• Data to examine:
╔══

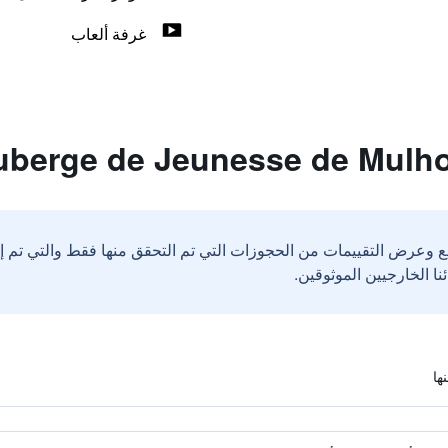
غرفة ألعاب
ع وعرض التقييمات من الحجوزات التي تم التحقق منها فقط والتي تم 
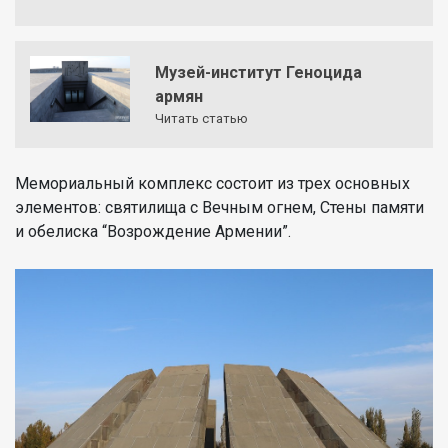
Музей-институт Геноцида
армян
Читать статью
Мемориальный комплекс состоит из трех основных
элементов: святилища с Вечным огнем, Стены памяти
и обелиска “Возрождение Армении”.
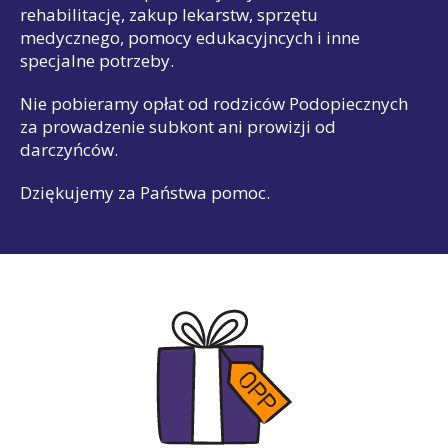
rehabilitację, zakup lekarstw, sprzętu
medycznego, pomocy edukacyjncych i inne
specjalne potrzeby.
Nie pobieramy opłat od rodziców Podopiecznych
za prowadzenie subkont ani prowizji od
darczyńców.
Dziękujemy za Państwa pomoc.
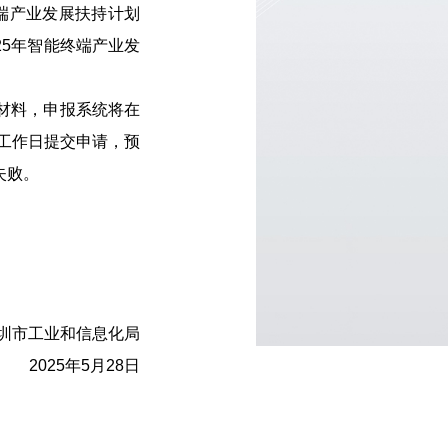
终端产业发展扶持计划
25年智能终端产业发
材料，申报系统将在
个工作日提交申请，预
失败。
市工业和信息化局
2025年5月28日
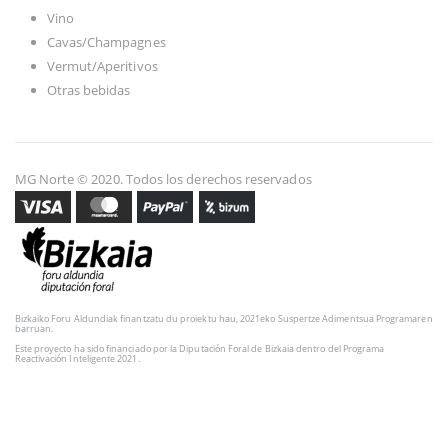
Vino
Cavas/Champagnes
Vermut/Aperitivos
Otras bebidas
MG Norte © 2020. Todos los derechos reservados
Bizkaiko Foru Aldundiak finantzatu du proiektu hau, 2021eko Suspertze Adimentsua Programaren
barruan.
Este proyecto ha sido financiado por la Diputación Foral de Bizkaia dentro del Programa
Reactivación Inteligente 2021.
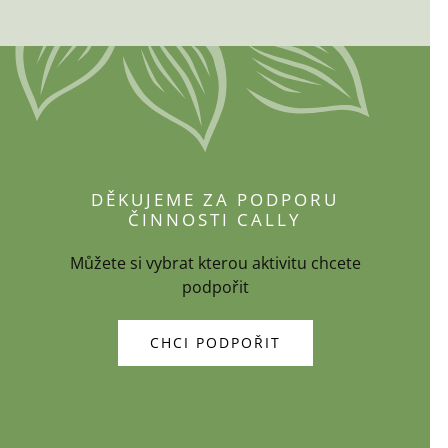
DĚKUJEME ZA PODPORU
ČINNOSTI CALLY
Můžete si vybrat kterou aktivitu chcete
podpořit
CHCI PODPOŘIT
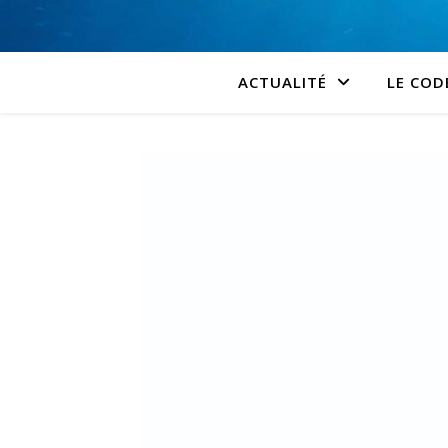
ACTUALITÉ
LE COD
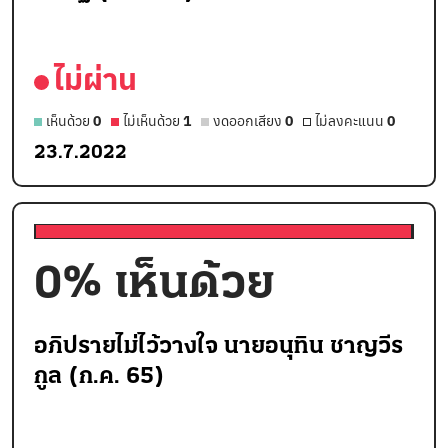
ไม่ผ่าน
เห็นด้วย
0
ไม่เห็นด้วย
1
งดออกเสียง
0
ไม่ลงคะแนน
0
23.7.2022
0
% เห็นด้วย
อภิปรายไม่ไว้วางใจ นายอนุทิน ชาญวีร
กูล (ก.ค. 65)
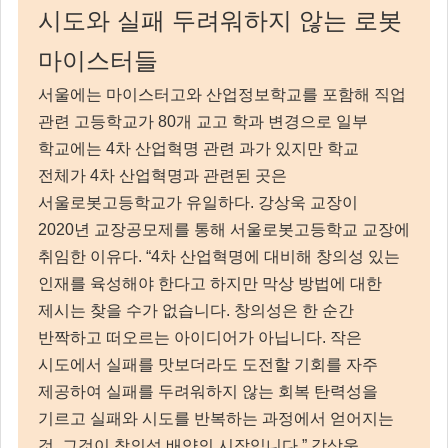
시도와 실패 두려워하지 않는 로봇
마이스터들
서울에는 마이스터고와 산업정보학교를 포함해 직업
관련 고등학교가 80개 교고 학과 변경으로 일부
학교에는 4차 산업혁명 관련 과가 있지만 학교
전체가 4차 산업혁명과 관련된 곳은
서울로봇고등학교가 유일하다. 강상욱 교장이
2020년 교장공모제를 통해 서울로봇고등학교 교장에
취임한 이유다. “4차 산업혁명에 대비해 창의성 있는
인재를 육성해야 한다고 하지만 막상 방법에 대한
제시는 찾을 수가 없습니다. 창의성은 한 순간
반짝하고 떠오르는 아이디어가 아닙니다. 작은
시도에서 실패를 맛보더라도 도전할 기회를 자주
제공하여 실패를 두려워하지 않는 회복 탄력성을
기르고 실패와 시도를 반복하는 과정에서 얻어지는
것, 그것이 창의성 배양의 시작입니다.” 강상욱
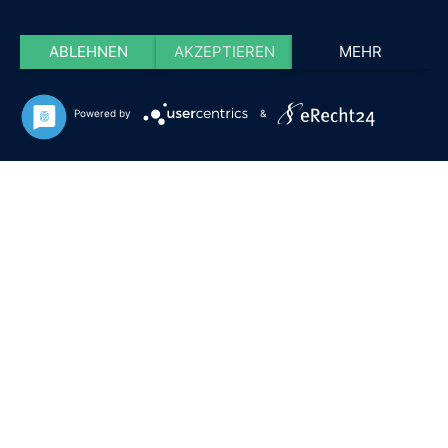
ABLEHNEN
AKZEPTIEREN
MEHR
Powered by
&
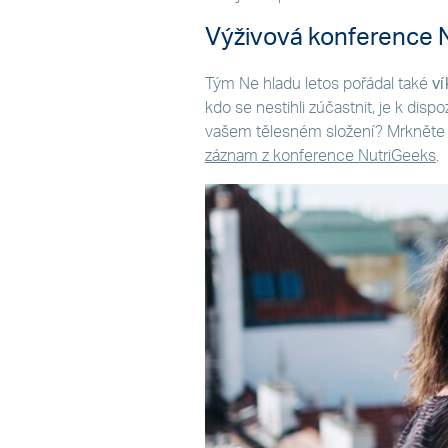
Výživová konference 
Tým Ne hladu letos pořádal také
ví
kdo se nestihli zúčastnit, je k disp
vašem tělesném složení? Mrkněte n
záznam z konference NutriGeeks
.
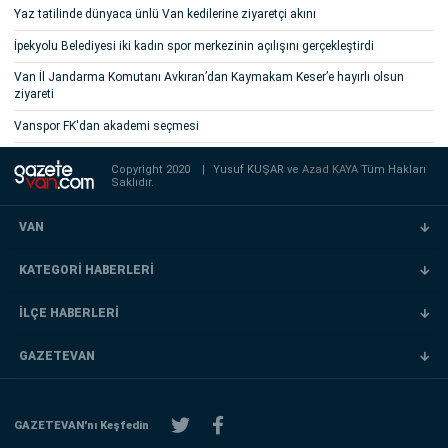
Yaz tatilinde dünyaca ünlü Van kedilerine ziyaretçi akını
İpekyolu Belediyesi iki kadın spor merkezinin açılışını gerçekleştirdi
Van İl Jandarma Komutanı Avkıran’dan Kaymakam Keser’e hayırlı olsun
ziyareti
Vanspor FK'dan akademi seçmesi
Copyright 2020
|
Yusuf KUŞAR ve
Azad KAYA
Tüm Hakları
Saklıdır.
VAN
KATEGORİ HABERLERİ
İLÇE HABERLERİ
GAZETEVAN
GAZETEVAN'nı Keşfedin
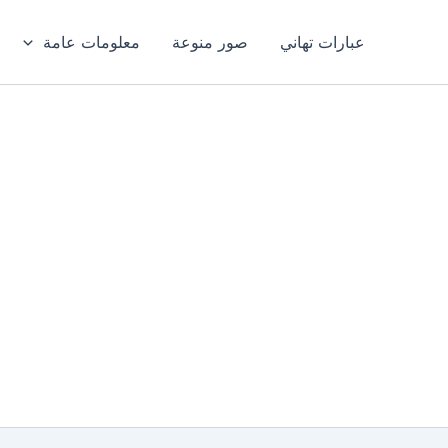
عبارات تهاني
صور منوعة
معلومات عامة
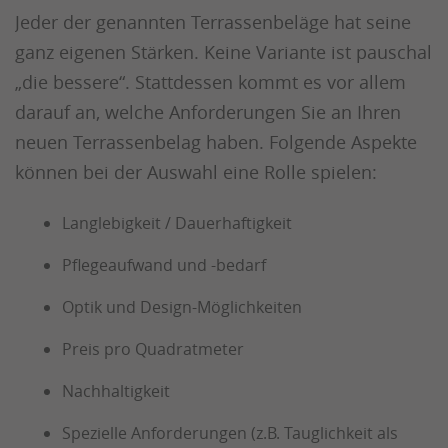
Jeder der genannten Terrassenbeläge hat seine
ganz eigenen Stärken. Keine Variante ist pauschal
„die bessere“. Stattdessen kommt es vor allem
darauf an, welche Anforderungen Sie an Ihren
neuen Terrassenbelag haben. Folgende Aspekte
können bei der Auswahl eine Rolle spielen:
Langlebigkeit / Dauerhaftigkeit
Pflegeaufwand und -bedarf
Optik und Design-Möglichkeiten
Preis pro Quadratmeter
Nachhaltigkeit
Spezielle Anforderungen (z.B. Tauglichkeit als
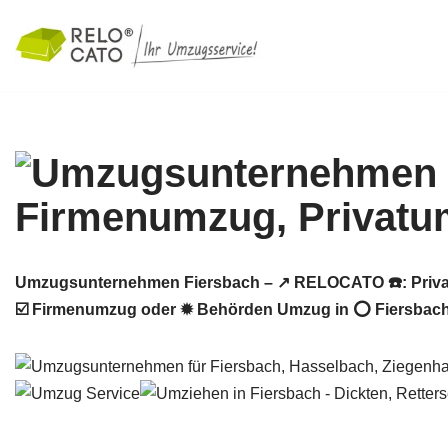
Zum
Inhalt
springen
Umzugsunternehmen Fiersbach – ↗️ RELOCATO ☎️: Priva
☑️ Firmenumzug oder ✹ Behörden Umzug in ⭕ Fiersbach 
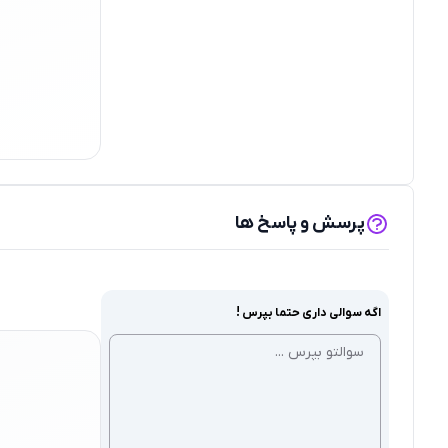
پرسش و پاسخ ها
اگه سوالی داری حتما بپرس !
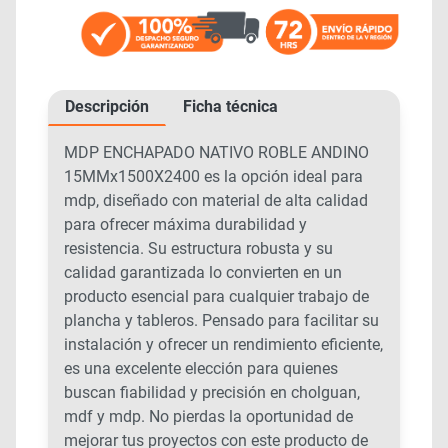
Descripción
Ficha técnica
MDP ENCHAPADO NATIVO ROBLE ANDINO
15MMx1500X2400 es la opción ideal para
mdp, diseñado con material de alta calidad
para ofrecer máxima durabilidad y
resistencia. Su estructura robusta y su
calidad garantizada lo convierten en un
producto esencial para cualquier trabajo de
plancha y tableros. Pensado para facilitar su
instalación y ofrecer un rendimiento eficiente,
es una excelente elección para quienes
buscan fiabilidad y precisión en cholguan,
mdf y mdp. No pierdas la oportunidad de
mejorar tus proyectos con este producto de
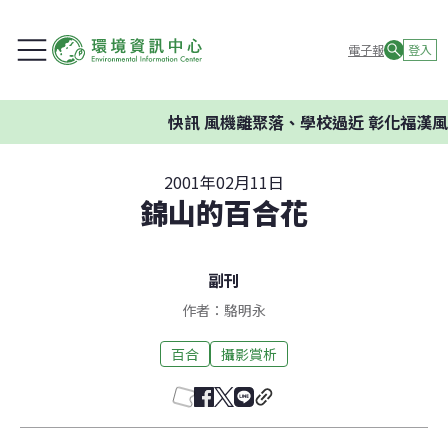
電子報
登入
快訊
風機離聚落、學校過近 彰化福漢風
2001年02月11日
錦山的百合花
副刊
作者：駱明永
百合
攝影賞析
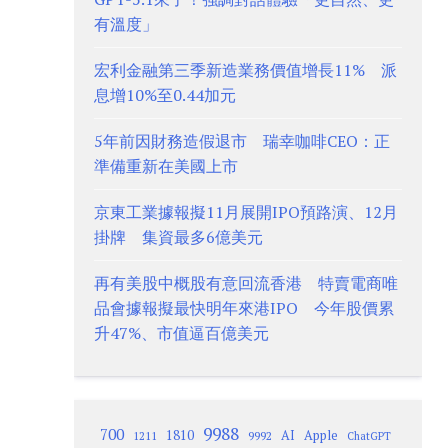
有溫度」
宏利金融第三季新造業務價值增長11% 派
息增10%至0.44加元
5年前因財務造假退市 瑞幸咖啡CEO：正
準備重新在美國上市
京東工業據報擬11月展開IPO預路演、12月
掛牌 集資最多6億美元
再有美股中概股有意回流香港 特賣電商唯
品會據報擬最快明年來港IPO 今年股價累
升47%、市值逼百億美元
9988
700
1810
AI
Apple
1211
9992
ChatGPT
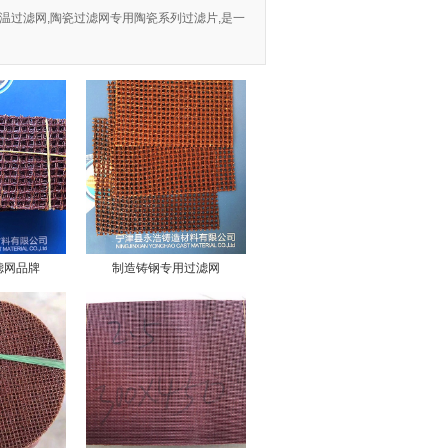
高温过滤网,陶瓷过滤网专用陶瓷系列过滤片,是一
滤网品牌
制造铸钢专用过滤网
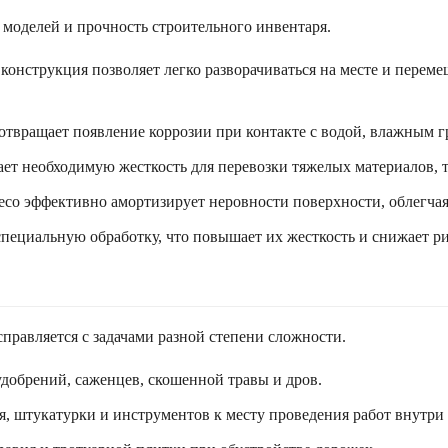
 моделей и прочность строительного инвентаря.
конструкция позволяет легко разворачиваться на месте и перем
твращает появление коррозии при контакте с водой, влажным г
ает необходимую жесткость для перевозки тяжелых материалов, 
есо эффективно амортизирует неровности поверхности, облегча
специальную обработку, что повышает их жесткость и снижает р
правляется с задачами разной степени сложности.
добрений, саженцев, скошенной травы и дров.
ея, штукатурки и инструментов к месту проведения работ внутр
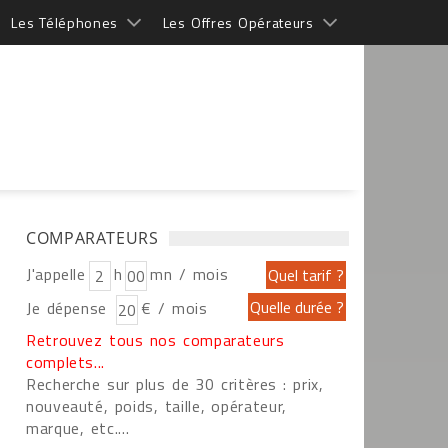
Les Téléphones
Les Offres Opérateurs
COMPARATEURS
J'appelle
h
mn / mois
Je dépense
€ / mois
Retrouvez tous nos comparateurs
complets...
Recherche sur plus de 30 critères : prix,
nouveauté, poids, taille, opérateur,
marque, etc....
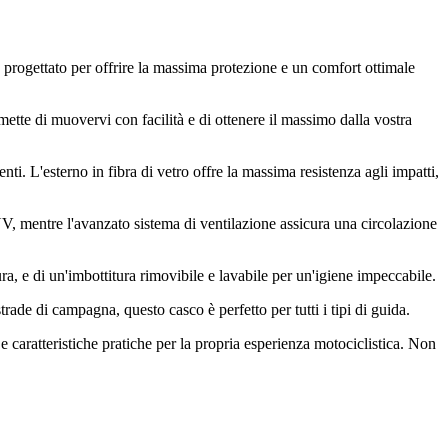
progettato per offrire la massima protezione e un comfort ottimale
rmette di muovervi con facilità e di ottenere il massimo dalla vostra
nti. L'esterno in fibra di vetro offre la massima resistenza agli impatti,
 UV, mentre l'avanzato sistema di ventilazione assicura una circolazione
ra, e di un'imbottitura rimovibile e lavabile per un'igiene impeccabile.
trade di campagna, questo casco è perfetto per tutti i tipi di guida.
 caratteristiche pratiche per la propria esperienza motociclistica. Non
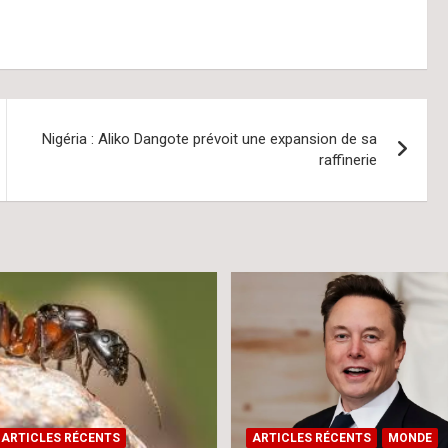
Nigéria : Aliko Dangote prévoit une expansion de sa
raffinerie
ARTICLES RÉCENTS
ARTICLES RÉCENTS
MONDE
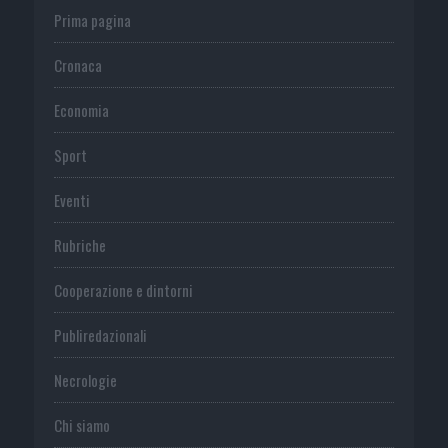
Prima pagina
Cronaca
Economia
Sport
Eventi
Rubriche
Cooperazione e dintorni
Publiredazionali
Necrologie
Chi siamo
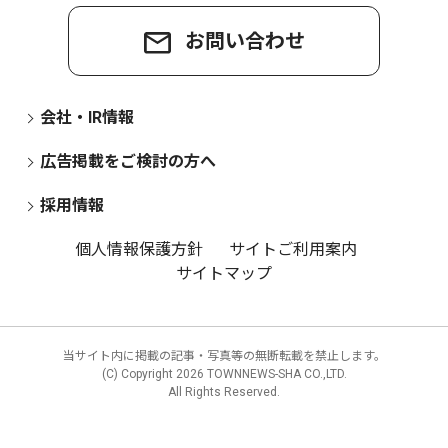
お問い合わせ
会社・IR情報
広告掲載をご検討の方へ
採用情報
個人情報保護方針
サイトご利用案内
サイトマップ
当サイト内に掲載の記事・写真等の無断転載を禁止します。
(C) Copyright
2026 TOWNNEWS-SHA CO.,LTD.
All Rights Reserved.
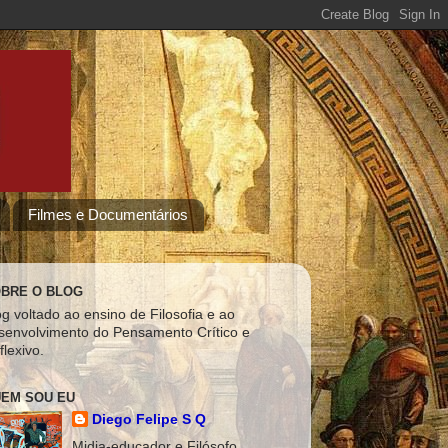
Filmes e Documentários
BRE O BLOG
og voltado ao ensino de Filosofia e ao
senvolvimento do Pensamento Crítico e
flexivo.
EM SOU EU
Diego Felipe S Q
Midia-educador e Filósofo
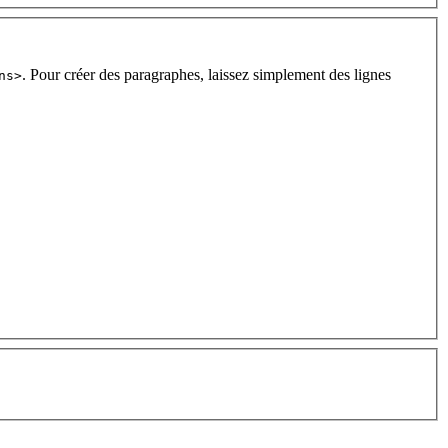
. Pour créer des paragraphes, laissez simplement des lignes
ns>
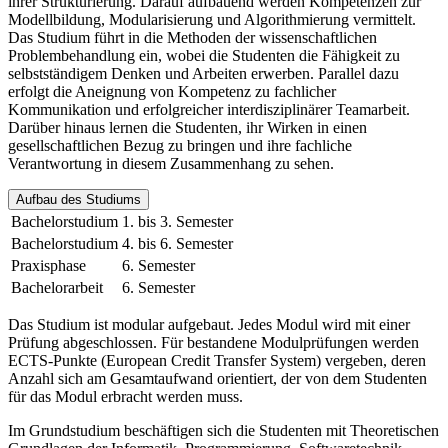
ihrer Strukturierung. Darauf aufbauend werden Kompetenzen zur
Modellbildung, Modularisierung und Algorithmierung vermittelt.
Das Studium führt in die Methoden der wissenschaftlichen
Problembehandlung ein, wobei die Studenten die Fähigkeit zu
selbstständigem Denken und Arbeiten erwerben. Parallel dazu
erfolgt die Aneignung von Kompetenz zu fachlicher
Kommunikation und erfolgreicher interdisziplinärer Teamarbeit.
Darüber hinaus lernen die Studenten, ihr Wirken in einen
gesellschaftlichen Bezug zu bringen und ihre fachliche
Verantwortung in diesem Zusammenhang zu sehen.
Aufbau des Studiums
Bachelorstudium
1. bis 3. Semester
Bachelorstudium
4. bis 6. Semester
Praxisphase
6. Semester
Bachelorarbeit
6. Semester
Das Studium ist modular aufgebaut. Jedes Modul wird mit einer
Prüfung abgeschlossen. Für bestandene Modulprüfungen werden
ECTS-Punkte (European Credit Transfer System) vergeben, deren
Anzahl sich am Gesamtaufwand orientiert, der von dem Studenten
für das Modul erbracht werden muss.
Im Grundstudium beschäftigen sich die Studenten mit Theoretischen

╚══

• Description of the task:
Would you please reproduce the entries above, starting at the line with "معلومات عامة" and stopping after the line with "Optik und Design-Möglichkeiten"? Omit any pictures.

• Solution to this problem:
معلومات عامة
Jeder der genannten Terrassenbeläge hat seine
ganz eigenen Stärken. Keine Variante ist pauschal
„die bessere“. Stattdessen kommt es vor allem
darauf an, welche Anforderungen Sie an Ihren
neuen Terrassenbelag haben. Folgende Aspekte
können bei der Auswahl eine Rolle spielen:
Langlebigkeit / Dauerhaftigkeit
Pflegeaufwand und -bedarf
Optik und Design-Möglichkeiten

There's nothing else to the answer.